Xiaomi’s application for single brand retail grasp by govt.


Chinese handset maker Xiaomi’s application for single brand retail has been put on hold by the government with the company being asked to provide more documents to support its application. The Department of Industrial Policy and Promotion (DIPP) will forward the application ofXiaomi to the “cutting edge panel” once the company submits all the details to be considered for exemption from the 30% sourcing norm, a senior government official told ET.”We are in constant discussion with the department for small clarifications, and have not met any major obstacles to date. We are unable to comment further on the specifics of the application as it is still being processed,” Xiaomi’s spokesperson

Xiaomi had submitted its proposal for single brand retail last month and stated that it be allowed to forego the 30% sourcing norm for a range of products, including Wi-Fi amplifiers, Bluetooth speakers and power banks. China’s number one smartphone maker had applied under the category of “state-of-the-art” technology.As per the revised foreign direct investment ( FDI ) norms announced last year, companies which bring cutting edge and state-of-the-art technology to India can open single brand outlets without meeting the 30% compulsory sourcing of material locally subject to government approval.
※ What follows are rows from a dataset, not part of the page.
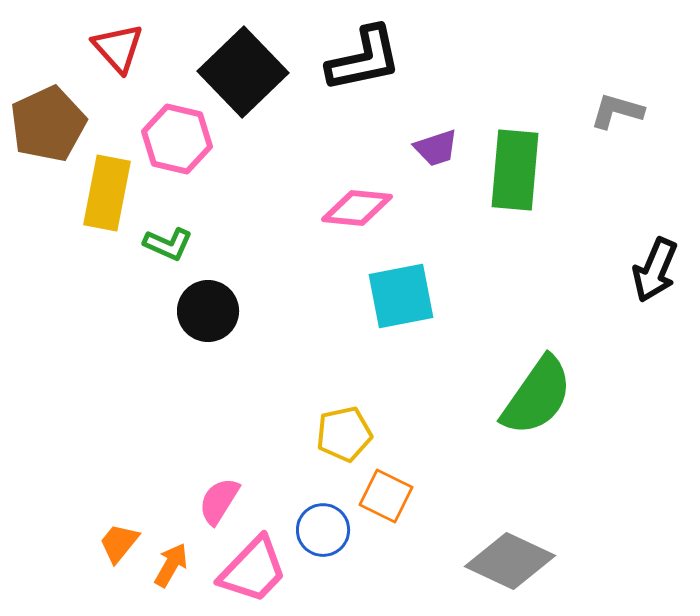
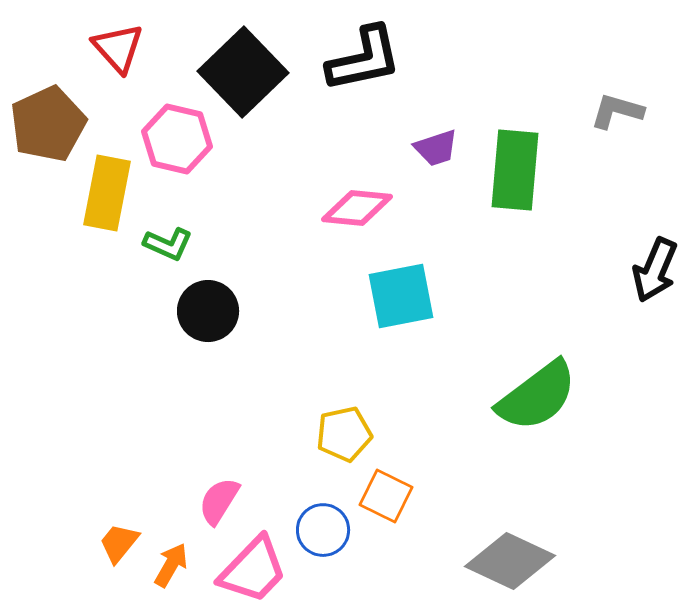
green semicircle: rotated 18 degrees clockwise
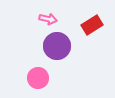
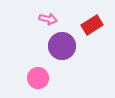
purple circle: moved 5 px right
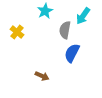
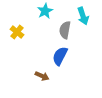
cyan arrow: rotated 54 degrees counterclockwise
blue semicircle: moved 12 px left, 3 px down
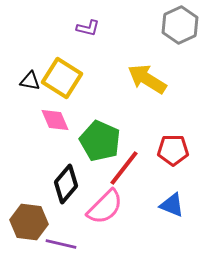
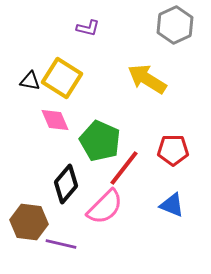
gray hexagon: moved 5 px left
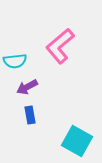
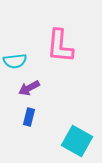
pink L-shape: rotated 45 degrees counterclockwise
purple arrow: moved 2 px right, 1 px down
blue rectangle: moved 1 px left, 2 px down; rotated 24 degrees clockwise
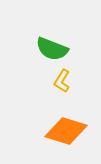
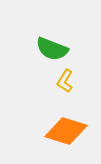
yellow L-shape: moved 3 px right
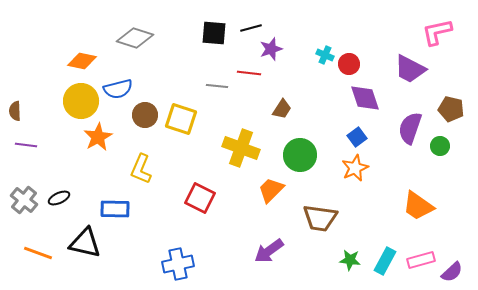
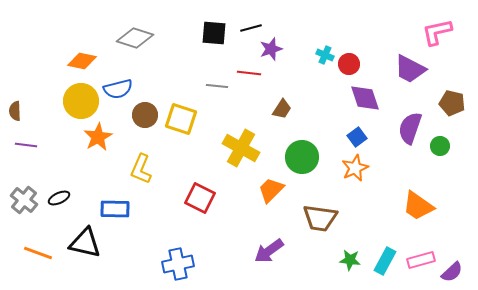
brown pentagon at (451, 109): moved 1 px right, 6 px up
yellow cross at (241, 148): rotated 9 degrees clockwise
green circle at (300, 155): moved 2 px right, 2 px down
A panel comprising Secretary, Department of Industrial Policy and Promotion (DIPP) member of the Niti Aayog and representative of the administrative ministry, including telecom and information technology, will decide on giving exemption from sourcing norms on a case-to-case basis.Technology major Apple has already got a go-ahead from the panel and its proposal is now being considered by the department of economic affairs.Besides Xiaomi , the panel is also considering the application of China-based telecom company LeEco for single brand retail licence with the sourcing exemption.The government allowed 100% FDI in single-brand retail in January 2012. Up to 49% can be made through the automatic route and above that with the approval of the Foreign Investment Promotion Board (FIPB).

Beyond 51% FDI, it is required that 30% of the value of goods be sourced from India, preferably from micro, small and medium enterprises (MSMEs), village and cottage industries, artisans and craftsmen.India has jumped two positions to number 9 and re-entered the top ten rankings in AT Kearney’s 2016 Foreign Direct Investment Confidence Index.FDIs into India touched the “highest ever” mark of $51 billion during April-February of financial year 2015-16. FDI equity inflow recorded a growth of 44% in the 21-month period between June 2014 and February 2016 after the launch of the Make in India initiative, reaching $63.16 billion from $43.87 billion between September 2012 and May 2014.